You are viewing a plain text version of this content. The canonical link for it is here.
Posted to user@flink.apache.org by Avi Levi <av...@bluevoyant.com> on 2019/11/25 08:12:19 UTC

Idiomatic way to split pipeline

Hi,
I want to split the output of one of the operators to two pipelines.
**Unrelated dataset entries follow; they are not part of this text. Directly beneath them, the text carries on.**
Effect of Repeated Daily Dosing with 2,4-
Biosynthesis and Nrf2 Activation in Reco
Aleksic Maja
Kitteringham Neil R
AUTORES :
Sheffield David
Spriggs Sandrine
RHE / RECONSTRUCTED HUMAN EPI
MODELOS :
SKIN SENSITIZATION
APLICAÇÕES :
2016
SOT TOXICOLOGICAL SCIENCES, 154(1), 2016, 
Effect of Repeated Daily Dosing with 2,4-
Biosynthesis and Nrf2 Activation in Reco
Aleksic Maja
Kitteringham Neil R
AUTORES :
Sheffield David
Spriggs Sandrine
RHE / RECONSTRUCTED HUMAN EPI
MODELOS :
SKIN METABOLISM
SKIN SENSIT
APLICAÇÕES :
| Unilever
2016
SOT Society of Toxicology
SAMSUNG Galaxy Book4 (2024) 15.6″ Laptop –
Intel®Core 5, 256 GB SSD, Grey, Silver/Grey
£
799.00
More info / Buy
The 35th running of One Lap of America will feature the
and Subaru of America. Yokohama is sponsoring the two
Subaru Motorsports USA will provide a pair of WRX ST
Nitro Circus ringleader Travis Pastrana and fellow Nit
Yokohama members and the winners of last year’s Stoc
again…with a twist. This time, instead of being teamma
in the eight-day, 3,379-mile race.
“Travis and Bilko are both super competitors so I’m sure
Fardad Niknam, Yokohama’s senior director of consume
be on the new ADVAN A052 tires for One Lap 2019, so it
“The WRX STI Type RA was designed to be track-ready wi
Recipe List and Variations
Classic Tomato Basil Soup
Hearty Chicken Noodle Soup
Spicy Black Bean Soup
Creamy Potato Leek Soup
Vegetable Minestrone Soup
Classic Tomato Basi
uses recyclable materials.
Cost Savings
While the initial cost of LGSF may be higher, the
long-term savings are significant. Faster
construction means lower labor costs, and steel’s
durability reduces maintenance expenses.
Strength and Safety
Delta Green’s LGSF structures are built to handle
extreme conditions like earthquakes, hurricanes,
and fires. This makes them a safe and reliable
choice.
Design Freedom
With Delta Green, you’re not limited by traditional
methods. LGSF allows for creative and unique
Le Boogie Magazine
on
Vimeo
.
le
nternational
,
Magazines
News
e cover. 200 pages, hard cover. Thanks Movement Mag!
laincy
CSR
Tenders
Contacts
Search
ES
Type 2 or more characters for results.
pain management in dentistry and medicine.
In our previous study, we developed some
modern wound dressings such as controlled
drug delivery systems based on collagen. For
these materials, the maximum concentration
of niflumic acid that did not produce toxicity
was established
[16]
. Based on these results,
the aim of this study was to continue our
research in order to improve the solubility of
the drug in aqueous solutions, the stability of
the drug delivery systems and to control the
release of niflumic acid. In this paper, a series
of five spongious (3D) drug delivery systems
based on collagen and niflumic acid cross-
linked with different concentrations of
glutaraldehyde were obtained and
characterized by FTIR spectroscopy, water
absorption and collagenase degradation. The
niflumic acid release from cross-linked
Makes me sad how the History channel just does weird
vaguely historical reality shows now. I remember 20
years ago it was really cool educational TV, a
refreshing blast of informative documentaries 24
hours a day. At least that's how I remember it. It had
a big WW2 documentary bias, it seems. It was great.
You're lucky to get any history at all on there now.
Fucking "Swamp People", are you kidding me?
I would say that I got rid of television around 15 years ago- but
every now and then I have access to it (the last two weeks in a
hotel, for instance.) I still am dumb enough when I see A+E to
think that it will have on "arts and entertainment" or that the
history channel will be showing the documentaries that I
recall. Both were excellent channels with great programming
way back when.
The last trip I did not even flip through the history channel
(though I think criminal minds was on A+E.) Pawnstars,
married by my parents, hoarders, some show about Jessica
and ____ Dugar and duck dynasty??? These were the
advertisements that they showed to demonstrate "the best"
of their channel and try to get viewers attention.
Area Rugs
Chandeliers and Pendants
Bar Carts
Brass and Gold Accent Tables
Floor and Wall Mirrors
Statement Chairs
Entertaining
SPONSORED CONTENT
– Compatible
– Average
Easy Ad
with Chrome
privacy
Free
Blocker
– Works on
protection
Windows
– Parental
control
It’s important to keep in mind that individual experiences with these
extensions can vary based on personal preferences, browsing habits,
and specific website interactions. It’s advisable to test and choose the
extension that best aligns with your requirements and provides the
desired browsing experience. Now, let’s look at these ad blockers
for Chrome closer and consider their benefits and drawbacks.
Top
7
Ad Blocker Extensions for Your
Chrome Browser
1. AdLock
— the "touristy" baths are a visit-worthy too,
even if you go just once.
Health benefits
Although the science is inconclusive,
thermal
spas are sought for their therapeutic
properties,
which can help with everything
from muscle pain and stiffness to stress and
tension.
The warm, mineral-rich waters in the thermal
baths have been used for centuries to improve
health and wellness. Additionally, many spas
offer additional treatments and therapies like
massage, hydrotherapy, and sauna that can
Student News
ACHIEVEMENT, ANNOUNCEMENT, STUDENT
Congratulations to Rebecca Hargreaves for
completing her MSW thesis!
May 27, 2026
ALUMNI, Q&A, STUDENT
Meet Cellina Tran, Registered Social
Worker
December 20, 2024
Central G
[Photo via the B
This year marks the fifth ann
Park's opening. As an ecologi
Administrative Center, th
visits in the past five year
Since
the *split* method is deprecated, what is the idiomatic way to do that
without duplicating the operator ?

[image: Screen Shot 2019-11-25 at 10.05.38.png]

Re: Idiomatic way to split pipeline

Posted by Robert Metzger <rm...@apache.org>.
Hi Avi,
can you post the exception with the stack trace here as well?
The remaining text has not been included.